Wednesday, April 30, 2014
A shirt. A stupid ass shirt that I bought a few weeks ago, and finally wore. And now it's dirty and needs to be washed. Except that it is black and white stripes. The instructions say to "wash with like colors". Um, what? It's half white, and half black. And I stood there. Confused. Completely confused. So I grabbed the phone to call my mom and ask, and it occurred to me that I couldn't. I couldn't because my mom has cancer, and she is in the hospital. I hate cancer. And so this stupid shirt is the reason that I lost every single ounce of tears that had hidden in my body since the last breakdown. a stupid shirt
Sunday, April 27, 2014
I had a whole lot of activity crammed into my weekend. I don't know if I am on emotional overload, or what tonight, but I can't sleep....more so than usual. Tonight I'm thinking about my mom, and all the things that I wish that I could do with her again. But the truth is, she will probably never have the strength to do any of that again. Tonight my heart hurts. Tonight I want to tell my 10 year old self to make more of an effort to enjoy every single moment with my mom....because it WILL come to an end someday. Tonight I want to lay my head on her lap, and just watch television together.

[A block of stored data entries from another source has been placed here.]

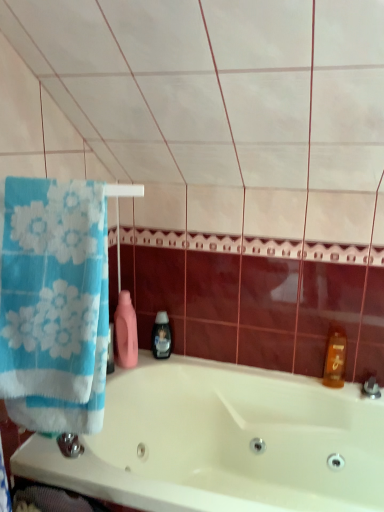 Identify the location of white glossy bathtub at center. Image resolution: width=384 pixels, height=512 pixels. (222, 442).

The height and width of the screenshot is (512, 384). Describe the element at coordinates (53, 303) in the screenshot. I see `blue cotton towel at left` at that location.

Describe the element at coordinates (161, 336) in the screenshot. The width and height of the screenshot is (384, 512). I see `black plastic soap dispenser at center` at that location.

The height and width of the screenshot is (512, 384). Describe the element at coordinates (335, 359) in the screenshot. I see `translucent amber bottle at right` at that location.

I want to click on white glossy bathtub at center, so click(222, 442).

Is translucent amber bottle at right facing towards white glossy bathtub at center?

No, translucent amber bottle at right does not turn towards white glossy bathtub at center.

Is translucent amber bottle at right not close to white glossy bathtub at center?

That's not correct — translucent amber bottle at right is a little close to white glossy bathtub at center.

Considering the relative sizes of translucent amber bottle at right and white glossy bathtub at center in the image provided, is translucent amber bottle at right wider than white glossy bathtub at center?

In fact, translucent amber bottle at right might be narrower than white glossy bathtub at center.

Between translucent amber bottle at right and white glossy bathtub at center, which one appears on the right side from the viewer's perspective?

translucent amber bottle at right is more to the right.

From the image's perspective, between translucent amber bottle at right and blue cotton towel at left, which one is located above?

blue cotton towel at left is shown above in the image.

The width and height of the screenshot is (384, 512). In the image, there is a blue cotton towel at left. Find the location of `cleaning product below it (from the image's perspective)`. cleaning product below it (from the image's perspective) is located at coordinates [x=335, y=359].

Which is correct: translucent amber bottle at right is inside blue cotton towel at left, or outside of it?

translucent amber bottle at right cannot be found inside blue cotton towel at left.

From a real-world perspective, which object stands above the other?

blue cotton towel at left.

How far apart are blue cotton towel at left and translucent amber bottle at right?

blue cotton towel at left and translucent amber bottle at right are 3.49 feet apart.

Can you see blue cotton towel at left touching translucent amber bottle at right?

No, blue cotton towel at left is not beside translucent amber bottle at right.

Based on their sizes in the image, would you say blue cotton towel at left is bigger or smaller than translucent amber bottle at right?

In the image, blue cotton towel at left appears to be larger than translucent amber bottle at right.

From the image's perspective, is blue cotton towel at left above translucent amber bottle at right?

Yes, from the image's perspective, blue cotton towel at left is on top of translucent amber bottle at right.

Who is smaller, blue cotton towel at left or black plastic soap dispenser at center?

black plastic soap dispenser at center is smaller.

Based on the photo, how far apart are blue cotton towel at left and black plastic soap dispenser at center?

31.97 inches.

What's the angular difference between blue cotton towel at left and black plastic soap dispenser at center's facing directions?

109 degrees separate the facing orientations of blue cotton towel at left and black plastic soap dispenser at center.

Considering the relative positions of blue cotton towel at left and black plastic soap dispenser at center in the image provided, is blue cotton towel at left to the left or to the right of black plastic soap dispenser at center?

From the image, it's evident that blue cotton towel at left is to the left of black plastic soap dispenser at center.

Considering the positions of objects black plastic soap dispenser at center and blue cotton towel at left in the image provided, who is more to the left, black plastic soap dispenser at center or blue cotton towel at left?

blue cotton towel at left is more to the left.

From a real-world perspective, is black plastic soap dispenser at center physically above blue cotton towel at left?

Actually, black plastic soap dispenser at center is physically below blue cotton towel at left in the real world.

Is black plastic soap dispenser at center facing towards blue cotton towel at left?

Yes, black plastic soap dispenser at center faces towards blue cotton towel at left.

The height and width of the screenshot is (512, 384). I want to click on towel located in front of the black plastic soap dispenser at center, so click(53, 303).

From a real-world perspective, is white glossy bathtub at center beneath translucent amber bottle at right?

Correct, in the physical world, white glossy bathtub at center is lower than translucent amber bottle at right.

Considering the relative sizes of white glossy bathtub at center and translucent amber bottle at right in the image provided, is white glossy bathtub at center shorter than translucent amber bottle at right?

No.

Which object is closer to the camera, white glossy bathtub at center or translucent amber bottle at right?

Positioned in front is white glossy bathtub at center.

Considering the sizes of white glossy bathtub at center and blue cotton towel at left in the image, is white glossy bathtub at center bigger or smaller than blue cotton towel at left?

white glossy bathtub at center is bigger than blue cotton towel at left.

Which object is closer to the camera, white glossy bathtub at center or blue cotton towel at left?

blue cotton towel at left is closer to the camera.

From a real-world perspective, between white glossy bathtub at center and blue cotton towel at left, who is vertically lower?

white glossy bathtub at center is physically lower.

At what (x,y) coordinates should I click in order to perform the action: click on cleaning product on the right of white glossy bathtub at center. Please return your answer as a coordinate pair (x, y). Looking at the image, I should click on (335, 359).

Find the location of a particular element. towel in front of the translucent amber bottle at right is located at coordinates (53, 303).

Estimate the real-world distances between objects in this image. Which object is further from translucent amber bottle at right, white glossy bathtub at center or blue cotton towel at left?

blue cotton towel at left lies further to translucent amber bottle at right than the other object.

Considering their positions, is blue cotton towel at left positioned further to translucent amber bottle at right than white glossy bathtub at center?

blue cotton towel at left.

When comparing their distances from translucent amber bottle at right, does blue cotton towel at left or black plastic soap dispenser at center seem further?

blue cotton towel at left.

Considering their positions, is blue cotton towel at left positioned further to white glossy bathtub at center than translucent amber bottle at right?

blue cotton towel at left is further to white glossy bathtub at center.

From the image, which object appears to be farther from black plastic soap dispenser at center, white glossy bathtub at center or translucent amber bottle at right?

translucent amber bottle at right.

Based on their spatial positions, is white glossy bathtub at center or black plastic soap dispenser at center closer to blue cotton towel at left?

The object closer to blue cotton towel at left is white glossy bathtub at center.

Considering their positions, is white glossy bathtub at center positioned closer to translucent amber bottle at right than black plastic soap dispenser at center?

white glossy bathtub at center is positioned closer to the anchor translucent amber bottle at right.

Based on their spatial positions, is white glossy bathtub at center or translucent amber bottle at right further from blue cotton towel at left?

translucent amber bottle at right lies further to blue cotton towel at left than the other object.

Locate an element on the screen. Image resolution: width=384 pixels, height=512 pixels. cleaning product between white glossy bathtub at center and black plastic soap dispenser at center along the z-axis is located at coordinates (335, 359).

The image size is (384, 512). What are the coordinates of `cleaning product between blue cotton towel at left and black plastic soap dispenser at center in the front-back direction` in the screenshot? It's located at (335, 359).

What are the coordinates of `bathtub between blue cotton towel at left and black plastic soap dispenser at center along the z-axis` in the screenshot? It's located at (222, 442).

Locate an element on the screen. The image size is (384, 512). bathtub between blue cotton towel at left and translucent amber bottle at right is located at coordinates (222, 442).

Tonight I want to be 22 years old, standing in her bathroom as I was preparing for a flight, alone, to California, and she was showing me how to properly apply eye-liner. Tonight I want to be sitting at her kitchen table, doing our 60 second "poem challenges". Tonight I want to look out the window, and see her ever content, plucking away at her flower garden. Tonight I have regrets. Tonight, I want to relive all of my yesterdays.